REQUIRED WORK.
Examine each line of the data. Copy those that contain the string "depuis".

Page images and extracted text
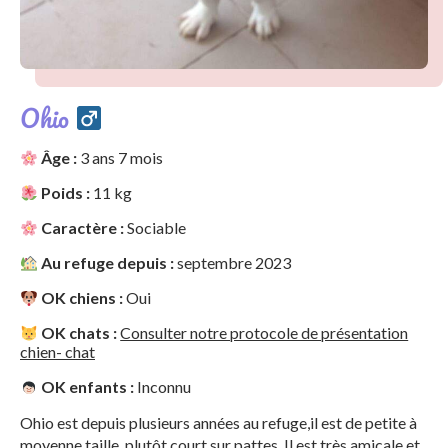
Ohio
Âge :
3 ans 7 mois
Poids :
11 kg
Caractère :
Sociable
Au refuge depuis :
septembre 2023
OK chiens :
Oui
OK chats :
Consulter notre protocole de présentation
chien- chat
OK enfants :
Inconnu
Ohio est depuis plusieurs années au refuge,il est de petite à
moyenne taille, plutôt court sur pattes. Il est très amicale et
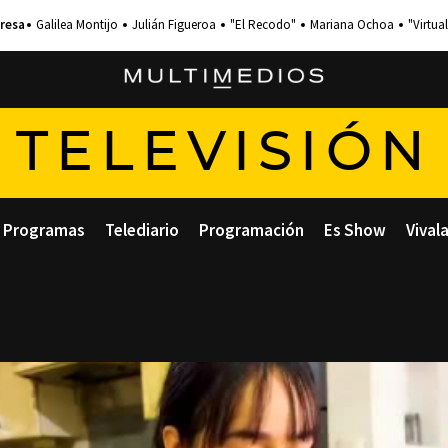
Galilea Montijo
Julián Figueroa
"El Recodo"
Mariana Ochoa
"Virtual
TELEVISIÓN
Programas
Telediario
Programación
Es Show
Vival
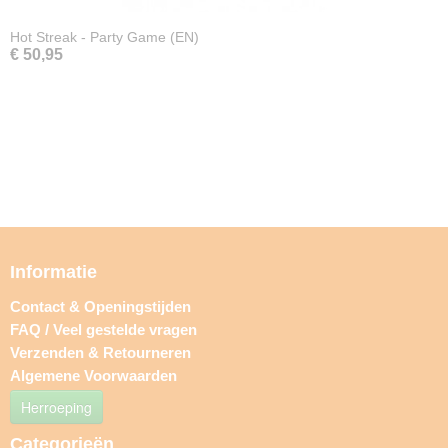
Hot Streak - Party Game (EN)
€ 50,95
Informatie
Contact & Openingstijden
FAQ / Veel gestelde vragen
Verzenden & Retourneren
Algemene Voorwaarden
Herroeping
Categorieën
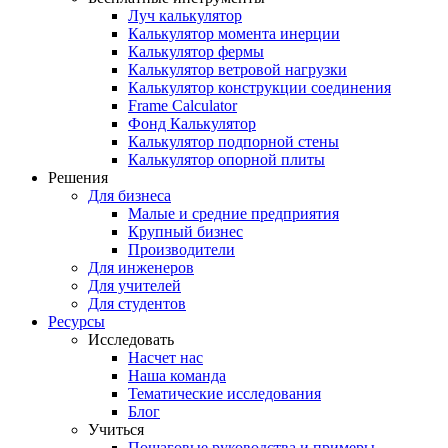
Луч калькулятор
Калькулятор момента инерции
Калькулятор фермы
Калькулятор ветровой нагрузки
Калькулятор конструкции соединения
Frame Calculator
Фонд Калькулятор
Калькулятор подпорной стены
Калькулятор опорной плиты
Решения
Для бизнеса
Малые и средние предприятия
Крупный бизнес
Производители
Для инженеров
Для учителей
Для студентов
Ресурсы
Исследовать
Насчет нас
Наша команда
Тематические исследования
Блог
Учиться
Пошаговые руководства и примеры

WRITTEN RESPONSE.
Au refuge depuis :
Ohio est depuis plusieurs années au refuge,il est de petite à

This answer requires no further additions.